Сколько юношей? Сколько девушек? Как будто у бедного приходского священника нет других причин для бессонницы.
103
«Многие призваны, немногие избраны» (лат.).
2
Шумная неуемность, сумерки, прикрывшиеся светом, смятение мира, многочисленные и многообразные тревоги часа — все это наплывает вместе со студентами, бесконечная болтовня которых, отдаваясь эхом дневной суеты, возмущает душевный покой селения.
А вот Лукас Масиас спешит освежить свои старые истории новенькими, свежеиспеченными. Нет, разумеется, этим новым историям он не очень-то верит, но «суть уясняешь, если клубок размотаешь». «Что нового в политике?» — «Остается ли дон Порфирио?» — «Продолжается ли заваруха?» — «Что говорят о Столетии [104] ?»
104
Речь идет о подготовлявшемся диктатурой Порфирио Диаса в 1910 г. торжественном праздновании столетия со дня провозглашения независимости Мексики (в 1810 г.).
И Лукас, как и все другие охотники за новостями в селении, а их немало, тянет за язык студентов; а те не заставляют себя долго просить, правда, не безвозмездно, и рады-радешеньки блеснуть своей осведомленностью, проницательностью, апломбом своих суждений и предсказаний, как будто в их руках сосредоточены нити вселенной и судеб людей.
Приехавшие называют yекоего Франсиско Мадеро [105] , который ездит по Северу и произносит речи против переизбрания президента. Одни говорят, что он сумасшедший и хочет ни больше ни меньше, как быть вице-президентом при доне Порфирио. Другие утверждают, что он спирит и масон, который в подходящий момент получит помощь от гринго. Третьи считают, что он ничего не добьется, — ведь даже генерал Рейес не смог изменить положения, а этот, чего доброго, ввергнет нас в анархию; однако шут с ним, он — не фигура: не генерал, даже не лиценциат — просто ранчеро из штата Коауила. Да и разве наши революции когда-нибудь начинались на Севере?
105
Франсиско И. Мадеро(1873–1913) — мексиканский буржуазный деятель, в 1909 г. начал кампанию против переизбрания П. Диаса, был арестован, бежал в США. В 1911 г. избран президентом, в 1913 г. убит.
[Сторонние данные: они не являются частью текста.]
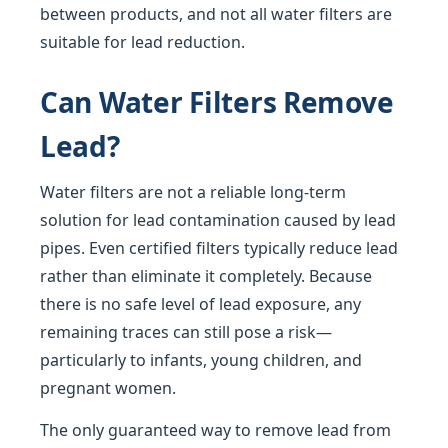
between products, and not all water filters are
suitable for lead reduction.
Can Water Filters Remove
Lead?
Water filters are not a reliable long-term
solution for lead contamination caused by lead
pipes. Even certified filters typically reduce lead
rather than eliminate it completely. Because
there is no safe level of lead exposure, any
remaining traces can still pose a risk—
particularly to infants, young children, and
pregnant women.
The only guaranteed way to remove lead from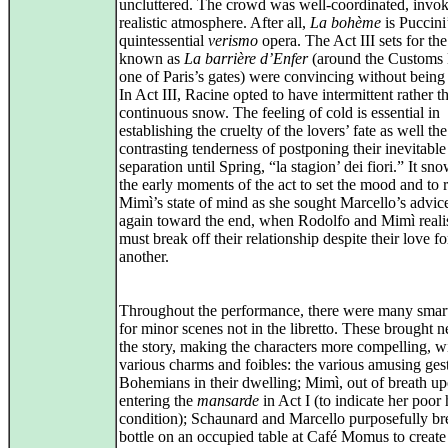
uncluttered. The crowd was well‑coordinated, invok
realistic atmosphere. After all,
La bohème
is Puccini
quintessential
verismo
opera. The Act III sets for the
known as
La barrière d’Enfer
(around the Customs 
one of Paris’s gates) were convincing without being 
In Act III, Racine opted to have intermittent rather t
continuous snow. The feeling of cold is essential in
establishing the cruelty of the lovers’ fate as well the
contrasting tenderness of postponing their inevitable
separation until Spring, “la stagion’ dei fiori.” It sn
the early moments of the act to set the mood and to r
Mimì’s state of mind as she sought Marcello’s advic
again toward the end, when Rodolfo and Mimì reali
must break off their relationship despite their love f
another.
Throughout the performance, there were many smart
for minor scenes not in the libretto. These brought n
the story, making the characters more compelling, wi
various charms and foibles: the various amusing gest
Bohemians in their dwelling; Mimì, out of breath u
entering the
mansarde
in Act I (to indicate her poor 
condition); Schaunard and Marcello purposefully br
bottle on an occupied table at Café Momus to create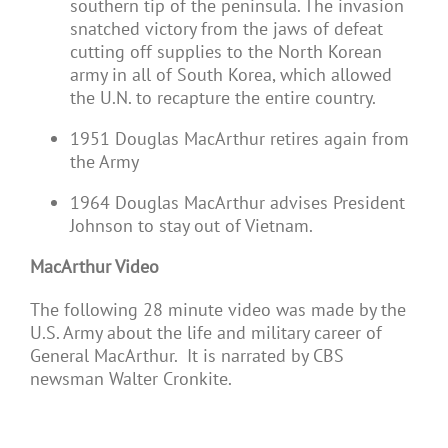
southern tip of the peninsula. The invasion
snatched victory from the jaws of defeat
cutting off supplies to the North Korean
army in all of South Korea, which allowed
the U.N. to recapture the entire country.
1951 Douglas MacArthur retires again from
the Army
1964 Douglas MacArthur advises President
Johnson to stay out of Vietnam.
MacArthur Video
The following 28 minute video was made by the
U.S. Army about the life and military career of
General MacArthur. It is narrated by CBS
newsman Walter Cronkite.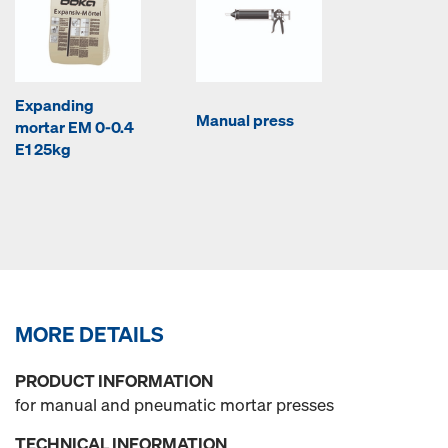
Expanding
Manual press
mortar EM 0-0.4
E1 25kg
MORE DETAILS
PRODUCT INFORMATION
for manual and pneumatic mortar presses
TECHNICAL INFORMATION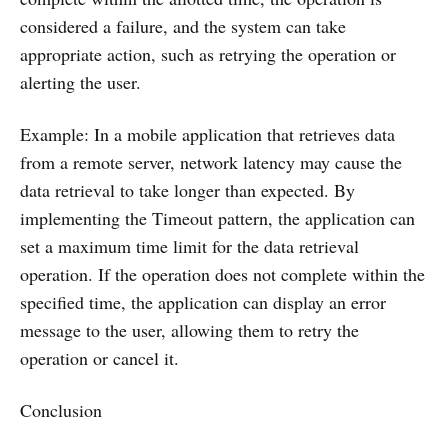
considered a failure, and the system can take
appropriate action, such as retrying the operation or
alerting the user.
Example: In a mobile application that retrieves data
from a remote server, network latency may cause the
data retrieval to take longer than expected. By
implementing the Timeout pattern, the application can
set a maximum time limit for the data retrieval
operation. If the operation does not complete within the
specified time, the application can display an error
message to the user, allowing them to retry the
operation or cancel it.
Conclusion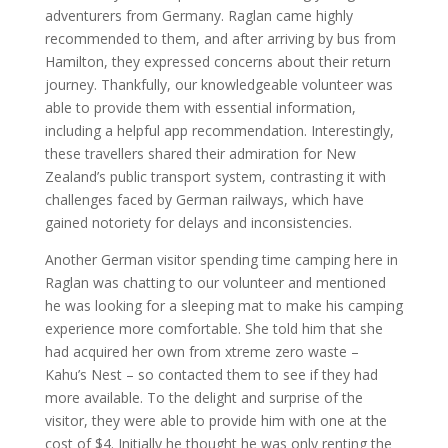
adventurers from Germany. Raglan came highly
recommended to them, and after arriving by bus from
Hamilton, they expressed concerns about their return
journey. Thankfully, our knowledgeable volunteer was
able to provide them with essential information,
including a helpful app recommendation. Interestingly,
these travellers shared their admiration for New
Zealand’s public transport system, contrasting it with
challenges faced by German railways, which have
gained notoriety for delays and inconsistencies.
Another German visitor spending time camping here in
Raglan was chatting to our volunteer and mentioned
he was looking for a sleeping mat to make his camping
experience more comfortable. She told him that she
had acquired her own from xtreme zero waste –
Kahu’s Nest – so contacted them to see if they had
more available. To the delight and surprise of the
visitor, they were able to provide him with one at the
cost of $4. Initially he thought he was only renting the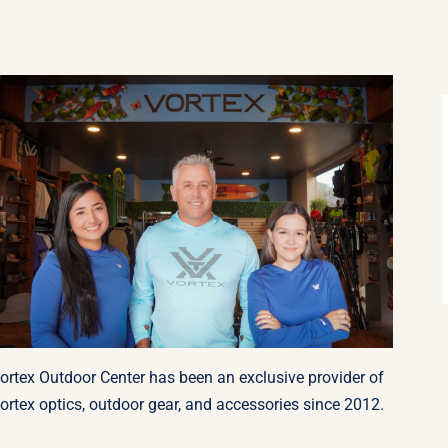
ortex Outdoor Center has been an exclusive provider of
ortex optics, outdoor gear, and accessories since 2012.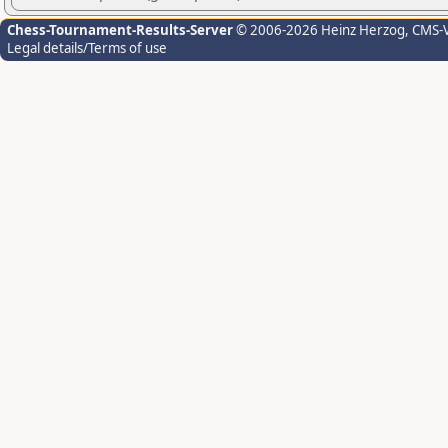
Chess-Tournament-Results-Server
© 2006-2026 Heinz Herzog
, CMS-
Legal details/Terms of use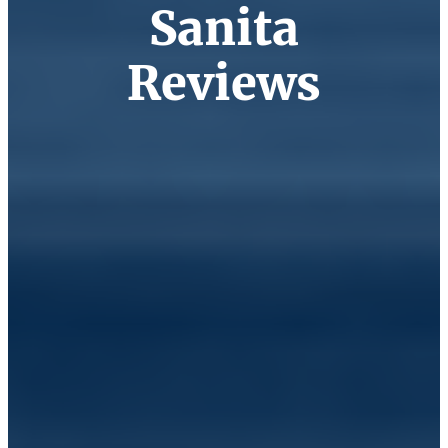
Sanita
Reviews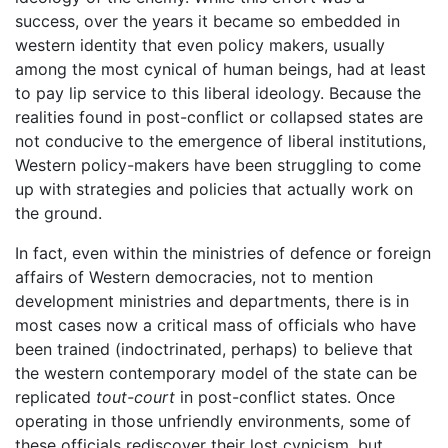
success, over the years it became so embedded in
western identity that even policy makers, usually
among the most cynical of human beings, had at least
to pay lip service to this liberal ideology. Because the
realities found in post-conflict or collapsed states are
not conducive to the emergence of liberal institutions,
Western policy-makers have been struggling to come
up with strategies and policies that actually work on
the ground.
In fact, even within the ministries of defence or foreign
affairs of Western democracies, not to mention
development ministries and departments, there is in
most cases now a critical mass of officials who have
been trained (indoctrinated, perhaps) to believe that
the western contemporary model of the state can be
replicated
tout-court
in post-conflict states. Once
operating in those unfriendly environments, some of
these officials rediscover their lost cynicism, but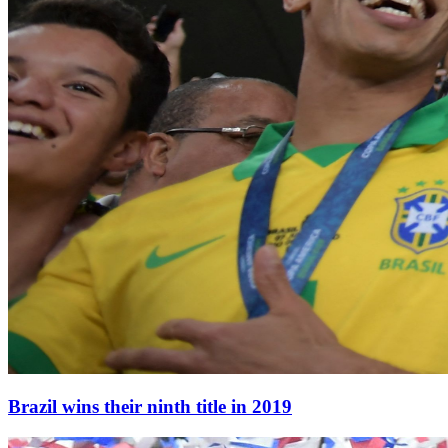
Brazil wins their ninth title in 2019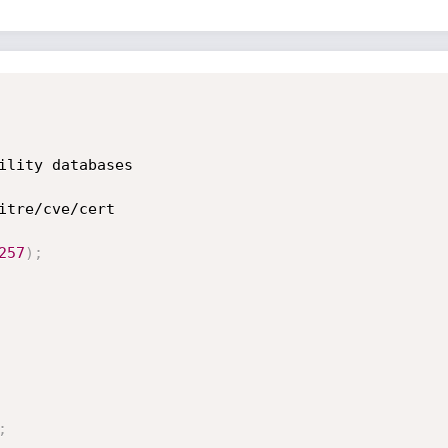
257
)
;
;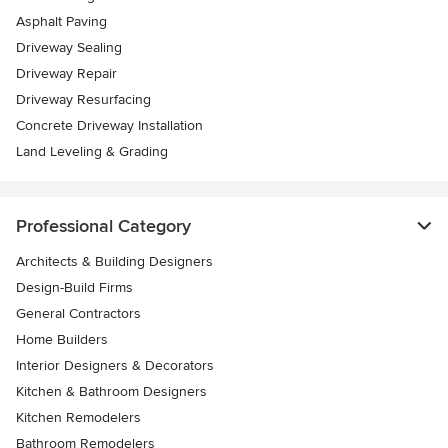
Asphalt Paving
Driveway Sealing
Driveway Repair
Driveway Resurfacing
Concrete Driveway Installation
Land Leveling & Grading
Professional Category
Architects & Building Designers
Design-Build Firms
General Contractors
Home Builders
Interior Designers & Decorators
Kitchen & Bathroom Designers
Kitchen Remodelers
Bathroom Remodelers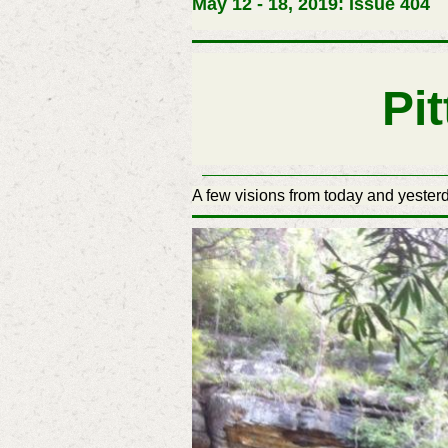
May 12 - 18, 2019: Issue 404
Pi
A few visions from today and yesterd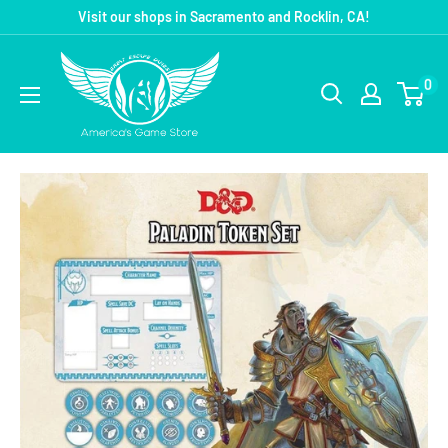
Visit our shops in Sacramento and Rocklin, CA!
0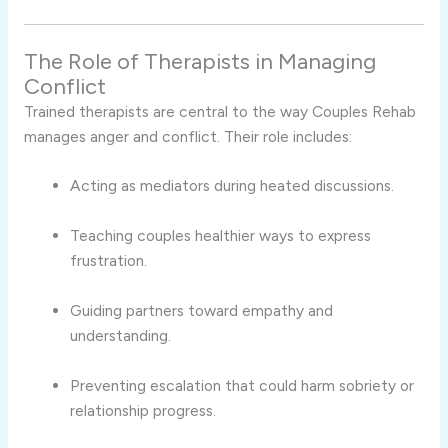
The Role of Therapists in Managing
Conflict
Trained therapists are central to the way Couples Rehab
manages anger and conflict. Their role includes:
Acting as mediators during heated discussions.
Teaching couples healthier ways to express
frustration.
Guiding partners toward empathy and
understanding.
Preventing escalation that could harm sobriety or
relationship progress.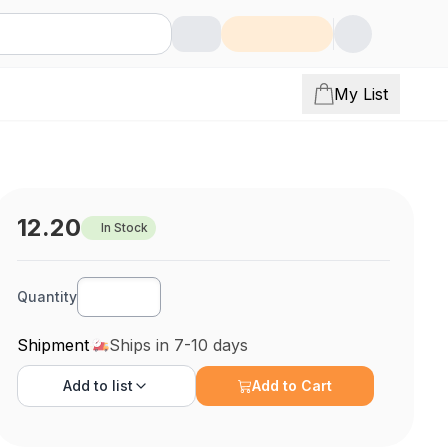
My List
12.20
In Stock
Quantity
Shipment
Ships in 7-10 days
Add to
list
Add to Cart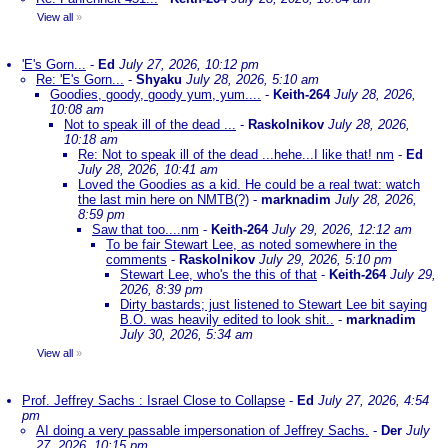
View all
»
'E's Gorn...
-
Ed
July 27, 2026, 10:12 pm
Re: 'E's Gorn...
-
Shyaku
July 28, 2026, 5:10 am
Goodies, goody, goody yum, yum....
-
Keith-264
July 28, 2026,
10:08 am
Not to speak ill of the dead ...
-
Raskolnikov
July 28, 2026,
10:18 am
Re: Not to speak ill of the dead ...hehe...I like that! nm
-
Ed
July 28, 2026, 10:41 am
Loved the Goodies as a kid. He could be a real twat: watch
the last min here on NMTB(?)
-
marknadim
July 28, 2026,
8:59 pm
Saw that too....nm
-
Keith-264
July 29, 2026, 12:12 am
To be fair Stewart Lee, as noted somewhere in the
comments
-
Raskolnikov
July 29, 2026, 5:10 pm
Stewart Lee, who's the this of that
-
Keith-264
July 29,
2026, 8:39 pm
Dirty bastards; just listened to Stewart Lee bit saying
B.O. was heavily edited to look shit..
-
marknadim
July 30, 2026, 5:34 am
View all
»
Prof. Jeffrey Sachs : Israel Close to Collapse
-
Ed
July 27, 2026, 4:54
pm
AI doing a very passable impersonation of Jeffrey Sachs.
-
Der
July
27, 2026, 10:15 pm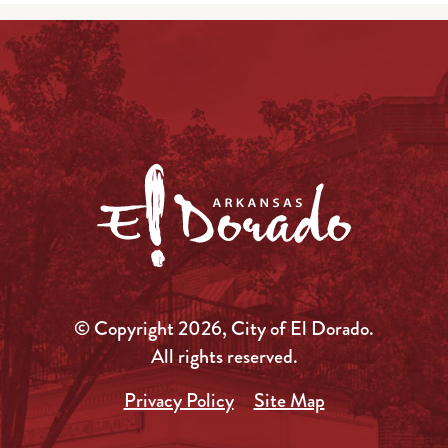
© Copyright 2026, City of El Dorado.
All rights reserved.
Privacy Policy
Site Map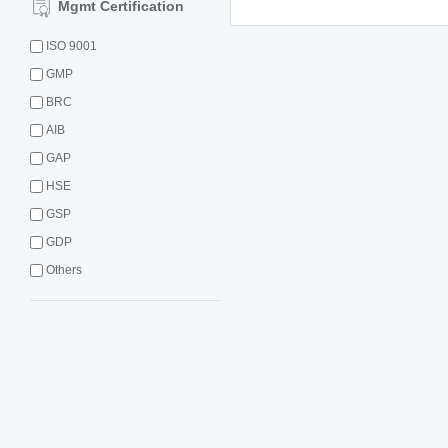
Mgmt Certification
ISO 9001
GMP
BRC
AIB
GAP
HSE
GSP
GDP
Others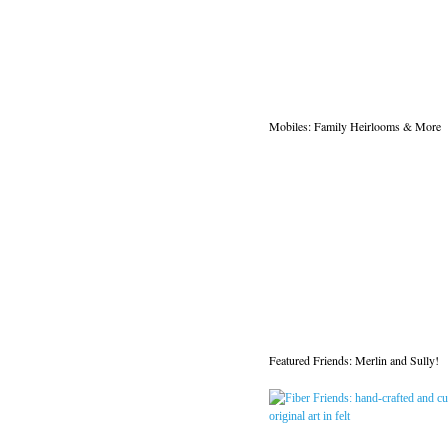
Mobiles: Family Heirlooms & More
Featured Friends: Merlin and Sully!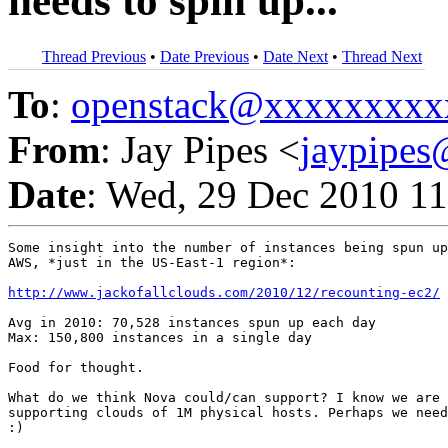
needs to spin up...
Thread Previous
•
Date Previous
•
Date Next
•
Thread Next
To
:
openstack@xxxxxxxxx
From
: Jay Pipes <
jaypipe
Date
: Wed, 29 Dec 2010 11
Some insight into the number of instances being spun up
AWS, *just in the US-East-1 region*:

http://www.jackofallclouds.com/2010/12/recounting-ec2/
Avg in 2010: 70,528 instances spun up each day

Max: 150,800 instances in a single day

Food for thought.

What do we think Nova could/can support? I know we are 
supporting clouds of 1M physical hosts. Perhaps we need
:)
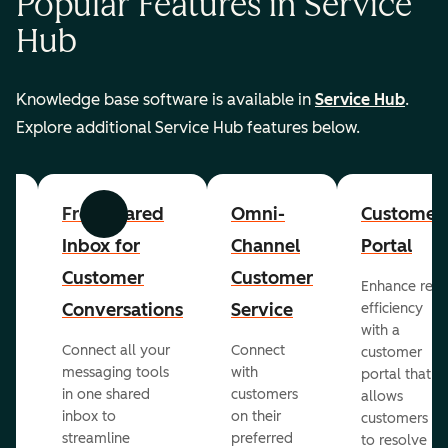
Popular Features in Service
Hub
Knowledge base software is available in
Service Hub
.
Explore additional Service Hub features below.
er
Free Shared
Omni-
Customer
Previous
Next
Inbox for
Channel
Portal
Customer
Customer
Enhance rep
Conversations
Service
efficiency
with a
Connect all your
Connect
customer
messaging tools
with
portal that
in one shared
customers
allows
inbox to
on their
ed
customers
streamline
preferred
to resolve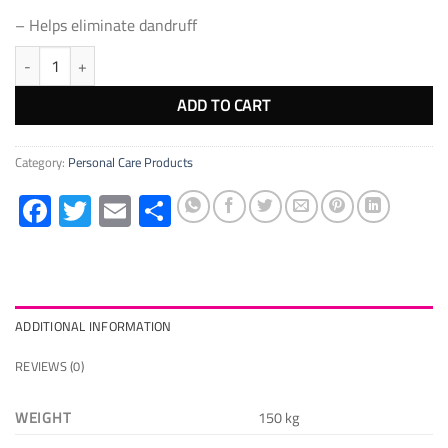
– Helps eliminate dandruff
Coconut oil Pure 100% 150ml quantity
ADD TO CART
Category:
Personal Care Products
Facebook
Twitter
Email
Share
ADDITIONAL INFORMATION
REVIEWS (0)
WEIGHT
150 kg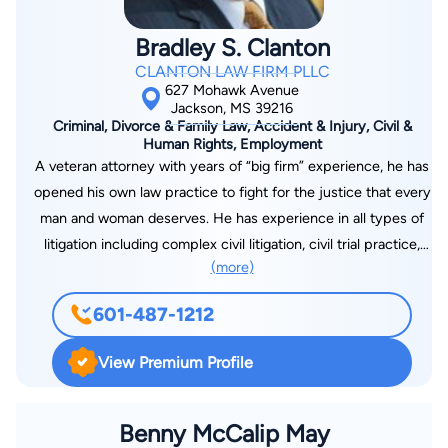
Bradley S. Clanton
CLANTON LAW FIRM PLLC
627 Mohawk Avenue
Jackson, MS 39216
Criminal, Divorce & Family Law, Accident & Injury, Civil &
Human Rights, Employment
A veteran attorney with years of “big firm” experience, he has
opened his own law practice to fight for the justice that every
man and woman deserves. He has experience in all types of
litigation including complex civil litigation, civil trial practice,
(more)
criminal defense, domestic matters, and a wide range of other
legal issues. A former law clerk for a judge on the U.S. Court
601-487-1212
of Appeals for the Sixth Circuit, he has handled cases across
the state of Mississippi and in Washington D.C. With extensive
View Premium Profile
experience in both trial and appellate courts, including and up
to the United States Supreme Court, he has the experience,
strength, and tenacity to fight for you. After graduating at the
Benny McCalip May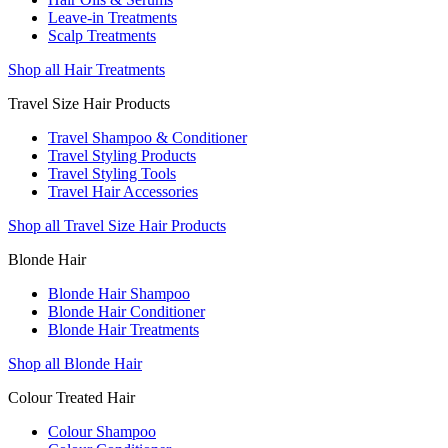
Leave-in Treatments
Scalp Treatments
Shop all Hair Treatments
Travel Size Hair Products
Travel Shampoo & Conditioner
Travel Styling Products
Travel Styling Tools
Travel Hair Accessories
Shop all Travel Size Hair Products
Blonde Hair
Blonde Hair Shampoo
Blonde Hair Conditioner
Blonde Hair Treatments
Shop all Blonde Hair
Colour Treated Hair
Colour Shampoo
— Посмотрим… Помяните мое слово, — говорит Паскуаль Агилера, студент, о котором ходят слухи, что он не собирается возвращаться в семинарию. — Не зря вокруг Мадеро столько шума, о нем знают везде, повсюду у него сторонники, не желающие переизбрания президента, и за ним, богатым, идут бедняки. Так начинали все апостолы. Пусть осторожнее себя ведут «сиентифики» [106] и подумают об истории Давида и Голиафа. Вы еще вспомните мои слова.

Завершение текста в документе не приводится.